Андроников. – Я видел там потом какую-то старуху, которая живет около Александро-Невской лавры: я не знаю, кто она…
Соколов. – А кто из политических деятелей? Курлов бывал?
Андроников. – Нет. Я только знаю, что Курлов с Бадмаевым был в большой дружбе, Бадмаев с Распутиным, а все они – с Протопоповым…
Руднев. – А в назначении А.Н. Хвостова вы лично не принимали участия через Воейкова?
Андроников. – Нет, боже избави!
Руднев. – Никого вы не просили?
Андроников. – Я писал несколько раз после речи Хвостова; я указывал на эту речь, я писал Вырубовой, писал императрице Александре Федоровне…
Руднев. – А как на министра внутренних дел, вы никогда не указывали: не говорили, что в качестве министра внутренних дел он был бы хорош, как энергичный человек?

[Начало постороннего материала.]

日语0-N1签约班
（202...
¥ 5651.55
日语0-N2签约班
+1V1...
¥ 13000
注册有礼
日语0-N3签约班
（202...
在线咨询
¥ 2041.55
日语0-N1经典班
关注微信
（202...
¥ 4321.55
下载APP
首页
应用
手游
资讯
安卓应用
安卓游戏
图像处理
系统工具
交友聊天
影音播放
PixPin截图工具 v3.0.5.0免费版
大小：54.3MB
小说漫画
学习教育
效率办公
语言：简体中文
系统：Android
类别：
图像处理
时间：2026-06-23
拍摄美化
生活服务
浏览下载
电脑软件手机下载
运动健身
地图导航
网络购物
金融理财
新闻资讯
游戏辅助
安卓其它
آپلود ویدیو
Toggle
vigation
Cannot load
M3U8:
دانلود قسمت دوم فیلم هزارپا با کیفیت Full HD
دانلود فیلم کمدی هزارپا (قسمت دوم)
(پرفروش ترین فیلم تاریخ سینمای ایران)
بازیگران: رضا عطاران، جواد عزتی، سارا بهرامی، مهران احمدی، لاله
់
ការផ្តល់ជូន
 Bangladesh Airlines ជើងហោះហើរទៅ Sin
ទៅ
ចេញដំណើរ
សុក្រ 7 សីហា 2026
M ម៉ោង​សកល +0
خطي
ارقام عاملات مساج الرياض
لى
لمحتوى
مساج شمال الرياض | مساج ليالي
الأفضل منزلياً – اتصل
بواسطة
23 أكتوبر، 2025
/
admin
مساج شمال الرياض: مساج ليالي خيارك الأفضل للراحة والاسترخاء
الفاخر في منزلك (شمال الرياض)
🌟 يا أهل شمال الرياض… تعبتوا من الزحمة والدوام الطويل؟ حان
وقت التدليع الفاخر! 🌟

Андроников. – Я указывал, что Хвостов предназначен был уже государем.
Руднев. – Вы не напоминали об этом?
Андроников. – Я вот Вырубовой писал и государыне Александре Федоровне писал…
Председатель. – Скажите, пожалуйста, вас обвинили в том, что вы отравили распутинских кошек?

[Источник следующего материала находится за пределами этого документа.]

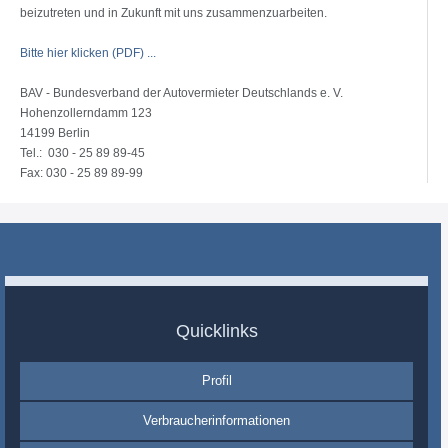
beizutreten und in Zukunft mit uns zusammenzuarbeiten.
Bitte hier klicken (PDF) ...
BAV - Bundesverband der Autovermieter Deutschlands e. V.
Hohenzollerndamm 123
14199 Berlin
Tel.: 030 - 25 89 89-45
Fax: 030 - 25 89 89-99
Quicklinks
Profil
Verbraucherinformationen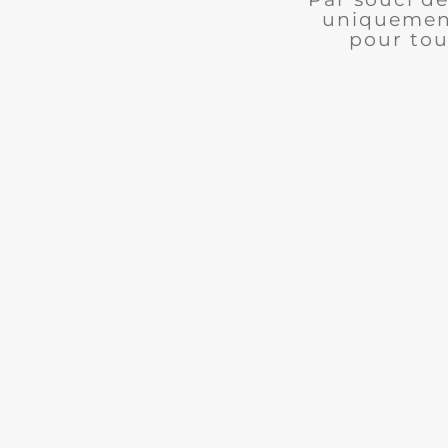
uniquement
pour tou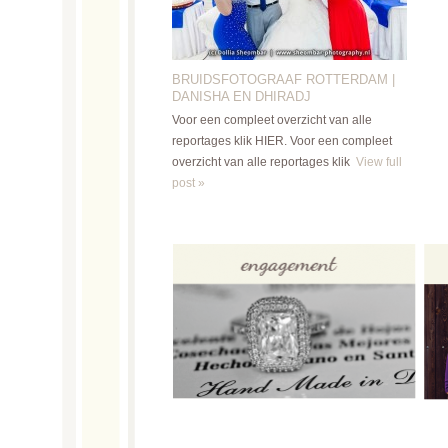
BRUIDSFOTOGRAAF ROTTERDAM |
DANISHA EN DHIRADJ
Voor een compleet overzicht van alle
reportages klik HIER. Voor een compleet
overzicht van alle reportages klik
View full
post »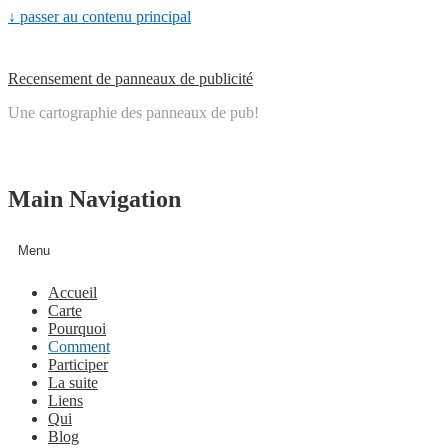
↓ passer au contenu principal
Recensement de panneaux de publicité
Une cartographie des panneaux de pub!
Main Navigation
Menu
Accueil
Carte
Pourquoi
Comment
Participer
La suite
Liens
Qui
Blog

Андроников. – Т.-е. меня обвиняли в том, что я принимал участие в отравлении этих кошек… Яд в чай Распутина должен был подсыпать генерал Комиссаров, который состоял при Распутине – в качестве кого? – Не знаю… (Его, кажется, выдвинула Вырубова или Белецкий, – я не знаю…) Вырубова просила Комиссарова состоять при Распутине. Ей мало было Манасевича-Мануйлова: ей нужен был генерал, который охранял бы Распутина… Как мне рассказывали, Комиссаров подсыпал кошкам яд в молоко вместо того, чтобы подсыпать в чай Распутину: кошки подохли…

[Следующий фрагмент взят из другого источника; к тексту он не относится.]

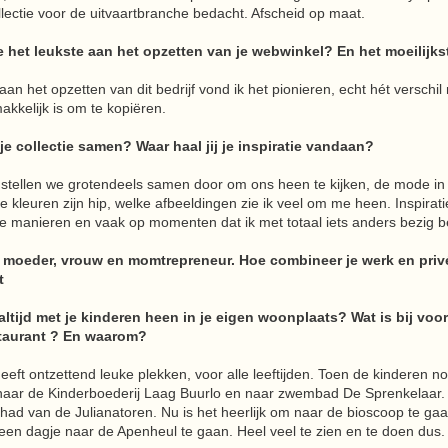
llectie voor de uitvaartbranche bedacht. Afscheid op maat.
e het leukste aan het opzetten van je webwinkel? En het moeilijks
aan het opzetten van dit bedrijf vond ik het pionieren, echt hét verschil
akkelijk is om te kopiëren.
 je collectie samen? Waar haal jij je inspiratie vandaan?
e stellen we grotendeels samen door om ons heen te kijken, de mode in
e kleuren zijn hip, welke afbeeldingen zie ik veel om me heen. Inspirati
de manieren en vaak op momenten dat ik met totaal iets anders bezig b
n moeder, vrouw en momtrepreneur. Hoe combineer je werk en privé
t
altijd met je kinderen heen in je eigen woonplaats? Wat is bij voor
staurant ? En waarom?
eft ontzettend leuke plekken, voor alle leeftijden. Toen de kinderen no
naar de Kinderboederij Laag Buurlo en naar zwembad De Sprenkelaar.
ehad van de Julianatoren. Nu is het heerlijk om naar de bioscoop te gaa
een dagje naar de Apenheul te gaan. Heel veel te zien en te doen dus.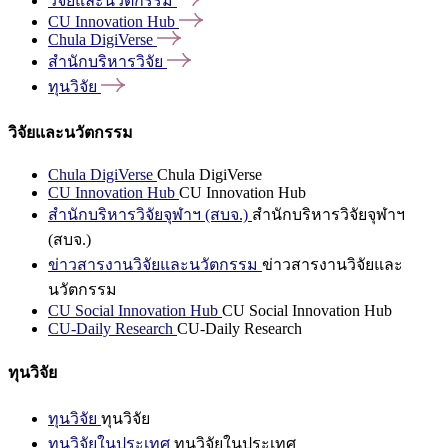
วิจัยและนวัตกรรม
CU Innovation
Hub
Chula
DigiVerse
สำนักบริหารวิจัย
ทุนวิจัย
วิจัยและนวัตกรรม
Chula DigiVerse
Chula DigiVerse
CU Innovation Hub
CU Innovation Hub
สำนักบริหารวิจัยจุฬาฯ (สบจ.)
สำนักบริหารวิจัยจุฬาฯ
(สบจ.)
ข่าวสารงานวิจัยและนวัตกรรม
ข่าวสารงานวิจัยและ
นวัตกรรม
CU Social Innovation Hub
CU Social Innovation Hub
CU-Daily Research
CU-Daily Research
ทุนวิจัย
ทุนวิจัย
ทุนวิจัย
ทุนวิจัยในประเทศ
ทุนวิจัยในประเทศ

Председатель. – Так думали и предполагали Вырубова и Белецкий?
Андроников. – Т.-е. Вырубова, я думаю, думала совершенно другое… Я этого хорошо не знаю, потому что после этого я ее совершенно не видал.
Председатель. – При чем тут Белецкий и Вырубова?
Андроников. – Г-н председатель, – видите ли, собственно они создали Комиссарова, как генерала-жандарма, охраняющего Распутина… А между тем молва шла, что я всыпал яд в молоко кошкам. Но я там даже не бывал! Это испортило отношения мои с Распутиным. После этого фабула пошла от Распутина и от Акилины Лапшинской.[*] Вырубова, очевидно, в это поверила, потому что после этого я ее не видел, как своих ушей…
Руднев. – А кто подговаривал подсыпать яд?
Андроников. – Не знаю… Я этого не слыхал…
Соколов. – Вы сказали, что Хвостов, несомненно, в этом деле участвовал, т.-е. в чем же именно он участвовал?
Андроников. – Он, несомненно, желал избавиться от Распутина.
Соколов. – Какие действия он для этого предпринимал?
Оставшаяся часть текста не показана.